Check that the classes are balanced:

np.unique(y_test, return_counts=True)
(array([0, 1, 2, 3, 4, 5, 6, 7, 8, 9]),
 array([ 945, 1233,  995, 1036,  972,  903,  970, 1000,  950,  996]))

Fit and evaluate#

Fit the logistic regression:

%%time
LR = LogisticRegression(max_iter=100)
LR.fit(X_train, y_train)
CPU times: user 35.3 s, sys: 641 ms, total: 36 s
Wall time: 19 s
/Library/Frameworks/Python.framework/Versions/3.11/lib/python3.11/site-packages/sklearn/linear_model/_logistic.py:460: ConvergenceWarning: lbfgs failed to converge (status=1):
STOP: TOTAL NO. of ITERATIONS REACHED LIMIT.
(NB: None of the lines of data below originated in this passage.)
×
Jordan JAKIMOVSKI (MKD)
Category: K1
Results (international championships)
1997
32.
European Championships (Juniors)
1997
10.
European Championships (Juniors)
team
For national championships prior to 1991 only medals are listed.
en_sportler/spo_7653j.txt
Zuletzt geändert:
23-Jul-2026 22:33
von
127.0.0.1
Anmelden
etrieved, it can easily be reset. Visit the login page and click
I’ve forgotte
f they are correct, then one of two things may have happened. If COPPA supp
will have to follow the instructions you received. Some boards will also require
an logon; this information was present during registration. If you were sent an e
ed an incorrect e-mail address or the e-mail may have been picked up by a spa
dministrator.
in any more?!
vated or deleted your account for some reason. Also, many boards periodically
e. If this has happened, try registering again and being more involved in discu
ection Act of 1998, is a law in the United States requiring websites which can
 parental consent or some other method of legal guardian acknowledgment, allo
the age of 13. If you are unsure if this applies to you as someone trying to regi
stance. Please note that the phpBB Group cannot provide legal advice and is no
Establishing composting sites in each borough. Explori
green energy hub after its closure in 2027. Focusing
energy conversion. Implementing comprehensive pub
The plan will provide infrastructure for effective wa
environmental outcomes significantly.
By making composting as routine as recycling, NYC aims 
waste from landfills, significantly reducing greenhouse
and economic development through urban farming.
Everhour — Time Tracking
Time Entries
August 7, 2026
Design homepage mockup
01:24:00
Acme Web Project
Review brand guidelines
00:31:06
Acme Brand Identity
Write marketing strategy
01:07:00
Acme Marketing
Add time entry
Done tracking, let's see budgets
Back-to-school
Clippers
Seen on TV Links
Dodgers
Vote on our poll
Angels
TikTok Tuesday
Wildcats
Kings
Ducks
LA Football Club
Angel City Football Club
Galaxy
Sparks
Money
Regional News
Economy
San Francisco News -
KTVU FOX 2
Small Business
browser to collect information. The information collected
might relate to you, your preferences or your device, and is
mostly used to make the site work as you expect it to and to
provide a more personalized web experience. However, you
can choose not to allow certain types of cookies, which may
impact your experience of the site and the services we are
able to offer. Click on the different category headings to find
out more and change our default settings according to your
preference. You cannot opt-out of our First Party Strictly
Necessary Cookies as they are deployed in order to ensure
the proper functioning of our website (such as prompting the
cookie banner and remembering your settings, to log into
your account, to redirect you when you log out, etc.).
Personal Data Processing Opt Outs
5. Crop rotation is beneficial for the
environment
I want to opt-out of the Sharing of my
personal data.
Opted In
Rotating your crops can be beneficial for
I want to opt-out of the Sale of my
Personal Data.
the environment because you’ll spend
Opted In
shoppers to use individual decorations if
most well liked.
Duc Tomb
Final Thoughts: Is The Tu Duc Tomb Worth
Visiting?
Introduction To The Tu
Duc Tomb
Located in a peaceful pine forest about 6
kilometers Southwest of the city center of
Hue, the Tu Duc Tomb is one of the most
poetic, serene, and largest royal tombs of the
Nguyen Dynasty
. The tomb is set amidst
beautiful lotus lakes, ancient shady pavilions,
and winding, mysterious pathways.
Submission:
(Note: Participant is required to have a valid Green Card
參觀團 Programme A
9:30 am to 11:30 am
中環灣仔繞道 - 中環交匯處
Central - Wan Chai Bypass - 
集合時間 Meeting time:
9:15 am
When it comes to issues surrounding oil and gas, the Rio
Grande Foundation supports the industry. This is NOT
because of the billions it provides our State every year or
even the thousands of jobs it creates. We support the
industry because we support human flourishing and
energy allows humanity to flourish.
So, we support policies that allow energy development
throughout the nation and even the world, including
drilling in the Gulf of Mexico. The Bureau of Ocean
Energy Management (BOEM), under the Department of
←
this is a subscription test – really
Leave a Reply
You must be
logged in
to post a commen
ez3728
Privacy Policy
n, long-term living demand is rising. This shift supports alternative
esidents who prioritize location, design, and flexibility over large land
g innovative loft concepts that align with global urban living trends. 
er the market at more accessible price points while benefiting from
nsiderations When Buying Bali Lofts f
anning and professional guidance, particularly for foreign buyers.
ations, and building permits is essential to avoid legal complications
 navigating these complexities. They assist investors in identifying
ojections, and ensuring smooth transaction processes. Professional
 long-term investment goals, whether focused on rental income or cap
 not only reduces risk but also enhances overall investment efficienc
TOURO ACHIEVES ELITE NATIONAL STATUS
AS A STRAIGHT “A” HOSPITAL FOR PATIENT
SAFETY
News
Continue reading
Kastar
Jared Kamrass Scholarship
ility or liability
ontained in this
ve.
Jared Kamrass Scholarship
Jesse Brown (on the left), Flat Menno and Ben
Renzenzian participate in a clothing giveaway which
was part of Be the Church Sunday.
Increase the number of iterations (max_iter) or scale the data as shown in:
    https://scikit-learn.org/stable/modules/preprocessing.html
Please also refer to the documentation for alternative solver options:
    https://scikit-learn.org/stable/modules/linear_model.html#logistic-regression
  n_iter_i = _check_optimize_result(
LogisticRegression()
In a Jupyter environment, please rerun this cell to show the HTML representation or trust the notebook.
On GitHub, the HTML representation is unable to render, please try loading this page with nbviewer.org.

Make predictions:

y_hat = LR.predict(X_test)
y_hat
array([5, 4, 4, ..., 3, 2, 3])

We can also predict probabilities:

y_proba = LR.predict_proba(X_test)
y_proba[:3]
array([[1.65095773e-04, 1.43385260e-07, 1.14780168e-05, 2.99636017e-01,
        5.98926346e-07, 6.39615667e-01, 1.80372814e-07, 1.76480310e-07,
        5.86493420e-02, 1.92130044e-03],
       [1.21475181e-04, 1.49673625e-06, 1.08891109e-03, 1.24093043e-05,
        9.14920772e-01, 1.95035318e-04, 1.16798504e-04, 1.85831413e-04,
        1.03925873e-02, 7.29646828e-02],
       [9.63965076e-09, 9.52335705e-09, 1.80277138e-07, 4.04423620e-09,
        9.99908083e-01, 2.32334829e-06, 7.00253101e-06, 8.06028699e-06,
        6.62953819e-06, 6.76977960e-05]])

Calculate metrics:

print("Accuracy:", accuracy_score(y_test, y_hat))
Accuracy: 0.9215

Visualize performance#

plt.figure(figsize=(10, 8))
plt.title("Logistic regression on MNIST")
sns.heatmap(confusion_matrix(y_test, y_hat), annot=True);
../_images/61f0302b158d156bb8a1ce9ad7e1b2fd88a91714a0e62f49f9e4318d5777c4f3.svg

Plot some samples with predictions and ground truths:

plot_digits(X_test, y_test, y_hat)
../_images/9c7a3ae780aaecc8bd739e590e39b9dd8b9a7d29eaa50c2c0deba7b0752629f9.svg

Exercises#

  1. Denote \(\boldsymbol{\widehat Y} = (\widehat y_{ik}) = \mathrm{Softmax}(\boldsymbol {XW})\) (softmax is applied to each row). Rewrite the loss function (31) in matrix form.